長めの前髪をかき上げたまま肘をつき、そのまま上目遣いで真紀を見る。
「な、何ですか」
「何悩んでるの?」
「それは……まぁ、大したことではないし、フミには参考程度に聞きたかっただけですし」
「聞きたいって、フミちゃんの事?」
その瞬間、空気が変わる。
先程とは打って変わって、穏やかだった視線は酷く鋭く冷たいものとなり、整った顔に弧を描く口元は笑顔を「作っている」だけで一切温度を感じさせない。
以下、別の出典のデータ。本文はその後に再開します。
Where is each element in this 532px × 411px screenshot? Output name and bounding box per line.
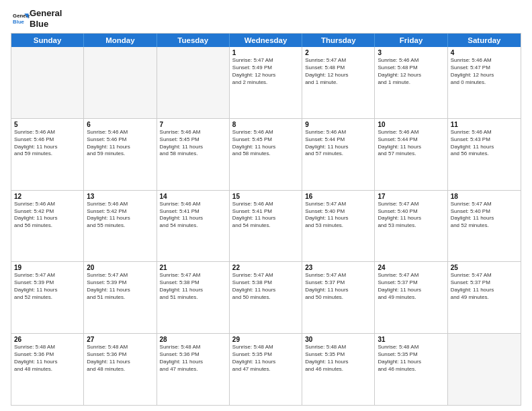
day-number: 9 (305, 121, 371, 128)
day-cell-9: 9Sunrise: 5:46 AM Sunset: 5:44 PM Daylig… (302, 119, 375, 190)
day-info: Sunrise: 5:48 AM Sunset: 5:35 PM Dayligh… (305, 344, 371, 373)
calendar-row-3: 19Sunrise: 5:47 AM Sunset: 5:39 PM Dayli… (11, 261, 521, 333)
day-cell-29: 29Sunrise: 5:48 AM Sunset: 5:35 PM Dayli… (230, 334, 302, 405)
day-cell-10: 10Sunrise: 5:46 AM Sunset: 5:44 PM Dayli… (375, 119, 447, 190)
day-cell-31: 31Sunrise: 5:48 AM Sunset: 5:35 PM Dayli… (375, 334, 447, 405)
header-day-monday: Monday (84, 34, 157, 47)
logo-text-blue: Blue (30, 19, 62, 30)
page: General Blue General Blue SundayMondayTu… (0, 0, 532, 411)
day-info: Sunrise: 5:47 AM Sunset: 5:37 PM Dayligh… (378, 272, 444, 301)
day-info: Sunrise: 5:47 AM Sunset: 5:40 PM Dayligh… (305, 201, 371, 230)
day-cell-19: 19Sunrise: 5:47 AM Sunset: 5:39 PM Dayli… (11, 262, 84, 333)
day-cell-12: 12Sunrise: 5:46 AM Sunset: 5:42 PM Dayli… (11, 191, 84, 262)
day-number: 21 (160, 264, 226, 271)
day-info: Sunrise: 5:47 AM Sunset: 5:48 PM Dayligh… (305, 57, 371, 86)
day-info: Sunrise: 5:46 AM Sunset: 5:46 PM Dayligh… (14, 129, 81, 158)
day-cell-25: 25Sunrise: 5:47 AM Sunset: 5:37 PM Dayli… (448, 262, 521, 333)
day-info: Sunrise: 5:46 AM Sunset: 5:47 PM Dayligh… (451, 57, 518, 86)
day-cell-8: 8Sunrise: 5:46 AM Sunset: 5:45 PM Daylig… (230, 119, 302, 190)
day-number: 3 (378, 49, 444, 56)
day-info: Sunrise: 5:46 AM Sunset: 5:45 PM Dayligh… (160, 129, 226, 158)
header-day-tuesday: Tuesday (157, 34, 230, 47)
header: General Blue General Blue (11, 8, 521, 29)
calendar-body: 1Sunrise: 5:47 AM Sunset: 5:49 PM Daylig… (11, 47, 521, 405)
day-info: Sunrise: 5:47 AM Sunset: 5:39 PM Dayligh… (14, 272, 81, 301)
day-info: Sunrise: 5:46 AM Sunset: 5:45 PM Dayligh… (232, 129, 299, 158)
day-info: Sunrise: 5:47 AM Sunset: 5:40 PM Dayligh… (451, 201, 518, 230)
logo-icon: General Blue (11, 9, 30, 28)
day-number: 25 (451, 264, 518, 271)
day-number: 27 (87, 336, 153, 343)
day-info: Sunrise: 5:46 AM Sunset: 5:48 PM Dayligh… (378, 57, 444, 86)
day-number: 20 (87, 264, 153, 271)
day-number: 17 (378, 193, 444, 200)
day-number: 23 (305, 264, 371, 271)
day-number: 6 (87, 121, 153, 128)
logo: General Blue General Blue (11, 8, 62, 29)
day-cell-22: 22Sunrise: 5:47 AM Sunset: 5:38 PM Dayli… (230, 262, 302, 333)
day-number: 7 (160, 121, 226, 128)
day-cell-16: 16Sunrise: 5:47 AM Sunset: 5:40 PM Dayli… (302, 191, 375, 262)
logo-text-general: General (30, 8, 62, 19)
day-info: Sunrise: 5:48 AM Sunset: 5:35 PM Dayligh… (378, 344, 444, 373)
day-cell-26: 26Sunrise: 5:48 AM Sunset: 5:36 PM Dayli… (11, 334, 84, 405)
day-number: 14 (160, 193, 226, 200)
day-cell-30: 30Sunrise: 5:48 AM Sunset: 5:35 PM Dayli… (302, 334, 375, 405)
calendar-row-4: 26Sunrise: 5:48 AM Sunset: 5:36 PM Dayli… (11, 333, 521, 405)
calendar-row-0: 1Sunrise: 5:47 AM Sunset: 5:49 PM Daylig… (11, 47, 521, 118)
day-cell-23: 23Sunrise: 5:47 AM Sunset: 5:37 PM Dayli… (302, 262, 375, 333)
day-info: Sunrise: 5:47 AM Sunset: 5:40 PM Dayligh… (378, 201, 444, 230)
day-info: Sunrise: 5:47 AM Sunset: 5:49 PM Dayligh… (232, 57, 299, 86)
day-cell-3: 3Sunrise: 5:46 AM Sunset: 5:48 PM Daylig… (375, 47, 447, 118)
day-number: 31 (378, 336, 444, 343)
day-info: Sunrise: 5:47 AM Sunset: 5:37 PM Dayligh… (305, 272, 371, 301)
day-info: Sunrise: 5:47 AM Sunset: 5:37 PM Dayligh… (451, 272, 518, 301)
day-cell-6: 6Sunrise: 5:46 AM Sunset: 5:46 PM Daylig… (84, 119, 157, 190)
calendar-row-2: 12Sunrise: 5:46 AM Sunset: 5:42 PM Dayli… (11, 190, 521, 262)
day-number: 16 (305, 193, 371, 200)
day-cell-11: 11Sunrise: 5:46 AM Sunset: 5:43 PM Dayli… (448, 119, 521, 190)
day-number: 22 (232, 264, 299, 271)
day-info: Sunrise: 5:46 AM Sunset: 5:42 PM Dayligh… (87, 201, 153, 230)
day-number: 12 (14, 193, 81, 200)
day-cell-27: 27Sunrise: 5:48 AM Sunset: 5:36 PM Dayli… (84, 334, 157, 405)
day-info: Sunrise: 5:46 AM Sunset: 5:44 PM Dayligh… (305, 129, 371, 158)
day-cell-20: 20Sunrise: 5:47 AM Sunset: 5:39 PM Dayli… (84, 262, 157, 333)
day-number: 4 (451, 49, 518, 56)
empty-cell (448, 334, 521, 405)
empty-cell (11, 47, 84, 118)
day-number: 1 (232, 49, 299, 56)
day-info: Sunrise: 5:46 AM Sunset: 5:42 PM Dayligh… (14, 201, 81, 230)
day-number: 8 (232, 121, 299, 128)
day-number: 24 (378, 264, 444, 271)
svg-text:Blue: Blue (13, 19, 25, 25)
day-number: 29 (232, 336, 299, 343)
day-cell-7: 7Sunrise: 5:46 AM Sunset: 5:45 PM Daylig… (157, 119, 230, 190)
day-number: 15 (232, 193, 299, 200)
day-cell-21: 21Sunrise: 5:47 AM Sunset: 5:38 PM Dayli… (157, 262, 230, 333)
day-number: 18 (451, 193, 518, 200)
day-number: 28 (160, 336, 226, 343)
day-cell-18: 18Sunrise: 5:47 AM Sunset: 5:40 PM Dayli… (448, 191, 521, 262)
day-number: 5 (14, 121, 81, 128)
day-cell-28: 28Sunrise: 5:48 AM Sunset: 5:36 PM Dayli… (157, 334, 230, 405)
day-number: 2 (305, 49, 371, 56)
day-info: Sunrise: 5:48 AM Sunset: 5:36 PM Dayligh… (14, 344, 81, 373)
header-day-friday: Friday (375, 34, 447, 47)
day-cell-4: 4Sunrise: 5:46 AM Sunset: 5:47 PM Daylig… (448, 47, 521, 118)
day-cell-14: 14Sunrise: 5:46 AM Sunset: 5:41 PM Dayli… (157, 191, 230, 262)
header-day-wednesday: Wednesday (230, 34, 302, 47)
day-cell-15: 15Sunrise: 5:46 AM Sunset: 5:41 PM Dayli… (230, 191, 302, 262)
day-info: Sunrise: 5:46 AM Sunset: 5:41 PM Dayligh… (160, 201, 226, 230)
empty-cell (157, 47, 230, 118)
day-cell-1: 1Sunrise: 5:47 AM Sunset: 5:49 PM Daylig… (230, 47, 302, 118)
day-cell-2: 2Sunrise: 5:47 AM Sunset: 5:48 PM Daylig… (302, 47, 375, 118)
day-number: 11 (451, 121, 518, 128)
day-info: Sunrise: 5:48 AM Sunset: 5:35 PM Dayligh… (232, 344, 299, 373)
calendar-header: SundayMondayTuesdayWednesdayThursdayFrid… (11, 34, 521, 47)
day-number: 30 (305, 336, 371, 343)
empty-cell (84, 47, 157, 118)
header-day-saturday: Saturday (448, 34, 521, 47)
day-info: Sunrise: 5:46 AM Sunset: 5:46 PM Dayligh… (87, 129, 153, 158)
day-info: Sunrise: 5:48 AM Sunset: 5:36 PM Dayligh… (87, 344, 153, 373)
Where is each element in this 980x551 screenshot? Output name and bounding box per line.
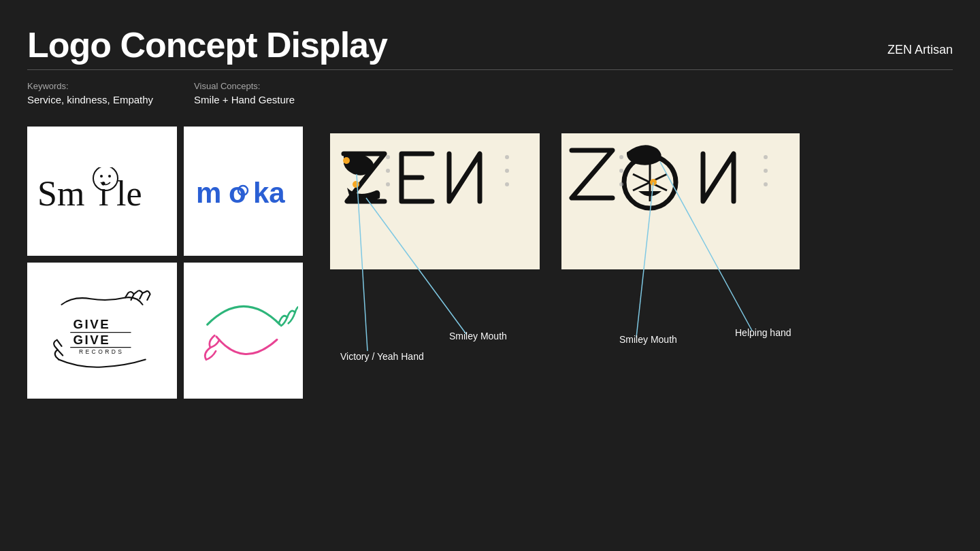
visual-label: Visual Concepts:	[194, 81, 295, 91]
svg-point-21	[343, 157, 350, 164]
keywords-label: Keywords:	[27, 81, 153, 91]
visual-value: Smile + Hand Gesture	[194, 94, 295, 105]
zen-annotation-area: Victory / Yeah Hand Smiley Mouth	[330, 133, 953, 399]
zen-logo-1-svg	[330, 133, 540, 269]
page: Logo Concept Display ZEN Artisan Keyword…	[0, 0, 980, 551]
give-give-logo-card: GIVE GIVE RECORDS	[27, 263, 177, 399]
svg-point-18	[505, 155, 509, 159]
svg-point-16	[386, 169, 390, 173]
svg-point-32	[764, 155, 768, 159]
svg-text:GIVE: GIVE	[74, 317, 111, 331]
svg-point-33	[764, 169, 768, 173]
logo-grid: Sm i le m	[27, 127, 303, 399]
svg-point-19	[505, 169, 509, 173]
moka-logo-card: m o ka	[184, 127, 303, 256]
svg-point-20	[505, 182, 509, 186]
victory-label: Victory / Yeah Hand	[340, 351, 424, 362]
keywords-value: Service, kindness, Empathy	[27, 94, 153, 105]
keywords-item: Keywords: Service, kindness, Empathy	[27, 81, 153, 106]
visual-item: Visual Concepts: Smile + Hand Gesture	[194, 81, 295, 106]
moka-logo-svg: m o ka	[196, 173, 291, 210]
svg-text:le: le	[116, 174, 142, 213]
svg-point-30	[619, 169, 623, 173]
svg-point-34	[764, 182, 768, 186]
svg-text:GIVE: GIVE	[74, 333, 111, 347]
svg-point-4	[108, 175, 111, 178]
svg-text:m: m	[196, 177, 220, 209]
svg-point-29	[619, 155, 623, 159]
zen-logo-2-svg	[561, 133, 800, 269]
meta-section: Keywords: Service, kindness, Empathy Vis…	[27, 81, 953, 106]
svg-text:RECORDS: RECORDS	[79, 348, 124, 355]
brand-label: ZEN Artisan	[887, 43, 953, 63]
page-title: Logo Concept Display	[27, 27, 387, 63]
smile-logo-svg: Sm i le	[37, 167, 167, 215]
header: Logo Concept Display ZEN Artisan	[27, 27, 953, 70]
svg-text:ka: ka	[253, 177, 285, 209]
give-give-svg: GIVE GIVE RECORDS	[44, 286, 160, 375]
hand-gesture-logo-card	[184, 263, 303, 399]
svg-point-17	[386, 182, 390, 186]
svg-point-3	[100, 175, 103, 178]
svg-point-15	[386, 155, 390, 159]
content-area: Sm i le m	[27, 127, 953, 399]
smiley-mouth-label-1: Smiley Mouth	[449, 331, 507, 341]
hand-gesture-svg	[189, 276, 298, 385]
svg-point-35	[650, 179, 657, 186]
svg-text:Sm: Sm	[37, 174, 84, 213]
smile-logo-card: Sm i le	[27, 127, 177, 256]
zen-card-2	[561, 133, 800, 269]
helping-hand-label: Helping hand	[735, 327, 791, 338]
zen-card-1	[330, 133, 540, 269]
smiley-mouth-label-2: Smiley Mouth	[619, 334, 677, 345]
svg-text:i: i	[99, 174, 108, 213]
svg-point-22	[353, 181, 359, 188]
svg-point-31	[619, 182, 623, 186]
svg-text:o: o	[229, 177, 246, 209]
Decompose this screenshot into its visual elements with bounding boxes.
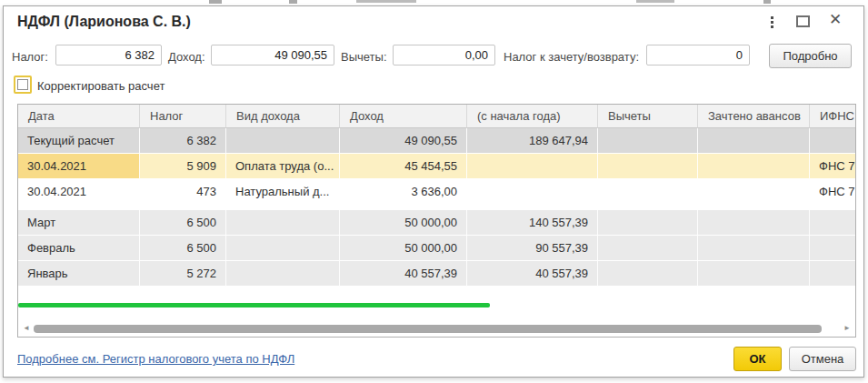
col-header-s-nachala-goda[interactable]: (с начала года)	[467, 105, 598, 128]
background-window-fragment	[209, 0, 222, 4]
cell[interactable]	[226, 261, 340, 287]
scrollbar-track[interactable]	[32, 325, 842, 333]
cell[interactable]: Оплата труда (о...	[226, 154, 340, 179]
ndfl-table: Дата Налог Вид дохода Доход (с начала го…	[18, 105, 856, 287]
table-row-march[interactable]: Март 6 500 50 000,00 140 557,39	[18, 210, 856, 236]
cell[interactable]	[467, 179, 598, 205]
correct-calc-checkbox[interactable]	[14, 76, 32, 94]
cell[interactable]: ФНС 7	[810, 179, 856, 205]
scroll-right-icon[interactable]: ►	[842, 323, 853, 334]
cell[interactable]: Март	[18, 210, 140, 236]
cell[interactable]: 40 557,39	[467, 261, 598, 287]
cell[interactable]	[810, 128, 856, 154]
col-header-nalog[interactable]: Налог	[140, 105, 226, 128]
zachet-input[interactable]	[646, 45, 750, 66]
cell[interactable]: 6 500	[140, 236, 226, 261]
cell[interactable]: 140 557,39	[467, 210, 598, 236]
table-row-february[interactable]: Февраль 6 500 50 000,00 90 557,39	[18, 236, 856, 261]
cell[interactable]: 30.04.2021	[18, 179, 140, 205]
more-menu-icon[interactable]	[765, 15, 778, 35]
cell[interactable]: 189 647,94	[467, 128, 598, 154]
cell[interactable]: 5 272	[140, 261, 226, 287]
cell[interactable]	[598, 261, 698, 287]
background-window-fragment	[636, 0, 674, 3]
cell[interactable]: Февраль	[18, 236, 140, 261]
cell[interactable]: ФНС 7	[810, 154, 856, 179]
cell[interactable]: 49 090,55	[340, 128, 467, 154]
cell[interactable]	[810, 236, 856, 261]
cell[interactable]	[698, 179, 810, 205]
close-icon[interactable]: ✕	[826, 9, 844, 31]
cell[interactable]	[598, 128, 698, 154]
cell[interactable]: 50 000,00	[340, 236, 467, 261]
cell[interactable]	[810, 261, 856, 287]
cell[interactable]: 50 000,00	[340, 210, 467, 236]
col-header-vychety[interactable]: Вычеты	[598, 105, 698, 128]
ndfl-grid: Дата Налог Вид дохода Доход (с начала го…	[17, 104, 856, 338]
correct-calc-label: Корректировать расчет	[37, 79, 165, 93]
cell[interactable]	[698, 261, 810, 287]
ok-button[interactable]: ОК	[733, 347, 782, 371]
cell[interactable]: 3 636,00	[340, 179, 467, 205]
cell[interactable]: 5 909	[140, 154, 226, 179]
cell[interactable]	[698, 154, 810, 179]
cell[interactable]	[467, 154, 598, 179]
vychety-label: Вычеты:	[341, 50, 387, 64]
cell[interactable]: Натуральный д...	[226, 179, 340, 205]
cell[interactable]	[598, 154, 698, 179]
cell[interactable]: 40 557,39	[340, 261, 467, 287]
table-row-selected[interactable]: 30.04.2021 5 909 Оплата труда (о... 45 4…	[18, 154, 856, 179]
cancel-button[interactable]: Отмена	[789, 347, 856, 371]
col-header-dohod[interactable]: Доход	[340, 105, 467, 128]
cell[interactable]	[810, 210, 856, 236]
cell[interactable]	[226, 236, 340, 261]
cell[interactable]	[698, 210, 810, 236]
cell[interactable]: 6 500	[140, 210, 226, 236]
zachet-label: Налог к зачету/возврату:	[504, 50, 639, 64]
green-highlight-bar	[18, 303, 490, 307]
cell[interactable]	[698, 128, 810, 154]
vychety-input[interactable]	[393, 45, 495, 66]
register-link[interactable]: Подробнее см. Регистр налогового учета п…	[17, 352, 294, 366]
col-header-vid-dohoda[interactable]: Вид дохода	[226, 105, 340, 128]
screen: НДФЛ (Ларионова С. В.) ✕ Налог: Доход: В…	[0, 0, 868, 383]
table-row-january[interactable]: Январь 5 272 40 557,39 40 557,39	[18, 261, 856, 287]
background-window-fragment	[289, 0, 297, 4]
maximize-icon[interactable]	[796, 15, 810, 27]
cell[interactable]: 90 557,39	[467, 236, 598, 261]
active-cell[interactable]: 30.04.2021	[18, 154, 140, 179]
cell[interactable]	[598, 236, 698, 261]
scroll-left-icon[interactable]: ◄	[21, 323, 32, 334]
cell[interactable]	[226, 210, 340, 236]
cell[interactable]	[698, 236, 810, 261]
table-row[interactable]: 30.04.2021 473 Натуральный д... 3 636,00…	[18, 179, 856, 205]
dohod-input[interactable]	[211, 45, 334, 66]
scrollbar-thumb[interactable]	[34, 325, 822, 333]
table-row-current-calc[interactable]: Текущий расчет 6 382 49 090,55 189 647,9…	[18, 128, 856, 154]
col-header-zachteno-avansov[interactable]: Зачтено авансов	[698, 105, 810, 128]
cell[interactable]: 45 454,55	[340, 154, 467, 179]
col-header-data[interactable]: Дата	[18, 105, 140, 128]
dialog-title: НДФЛ (Ларионова С. В.)	[17, 14, 191, 30]
cell[interactable]: Текущий расчет	[18, 128, 140, 154]
col-header-ifns[interactable]: ИФНС	[810, 105, 856, 128]
table-header-row: Дата Налог Вид дохода Доход (с начала го…	[18, 105, 856, 128]
cell[interactable]	[226, 128, 340, 154]
cell[interactable]: 6 382	[140, 128, 226, 154]
checkbox-box	[17, 79, 28, 90]
detail-button[interactable]: Подробно	[769, 44, 852, 68]
cell[interactable]: 473	[140, 179, 226, 205]
nalog-input[interactable]	[55, 45, 162, 66]
horizontal-scrollbar[interactable]: ◄ ►	[21, 323, 853, 334]
cell[interactable]	[598, 210, 698, 236]
background-window-fragment	[763, 0, 771, 4]
background-window-fragment	[356, 0, 416, 3]
cell[interactable]: Январь	[18, 261, 140, 287]
cell[interactable]	[598, 179, 698, 205]
ndfl-dialog: НДФЛ (Ларионова С. В.) ✕ Налог: Доход: В…	[3, 5, 864, 378]
dohod-label: Доход:	[168, 50, 205, 64]
nalog-label: Налог:	[12, 50, 48, 64]
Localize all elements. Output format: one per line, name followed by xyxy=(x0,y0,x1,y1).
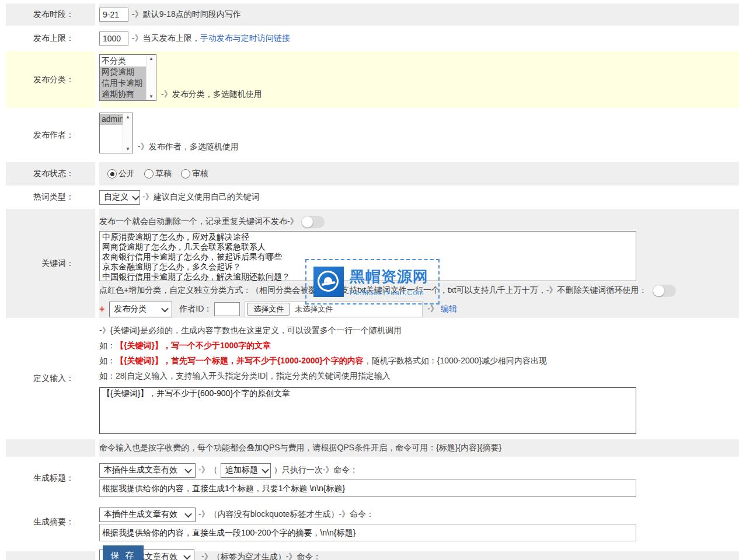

真紀はぞくりとしたなんとも言えない寒気を感じたが、それを無理やり押し殺す。
「違いますよ。344(ミヨシ)の事です」
「へ? 俺たちの事?」
先程のツンドラ気候は何だったのかというくらい、空気は元に戻る。真紀はミロクに対してフミ絡みの話は注意と、心のメモに大きく書き記した。
「スケジュールとか、そういうのじゃなくて。三人の雰囲気とか」
「三人の?」
ミロクの傾げた首が、さらに傾げられる。
「冬のコミック祭、私あれに344枠で参加するんです」
毎年夏と冬にある大きな展示場で開催される『コミック祭』をミロクはよく知っている。引きこもっていた為に参加することはしなかったが、ネット仲間に面白そうな本の買い付けをお願いしたこともあった。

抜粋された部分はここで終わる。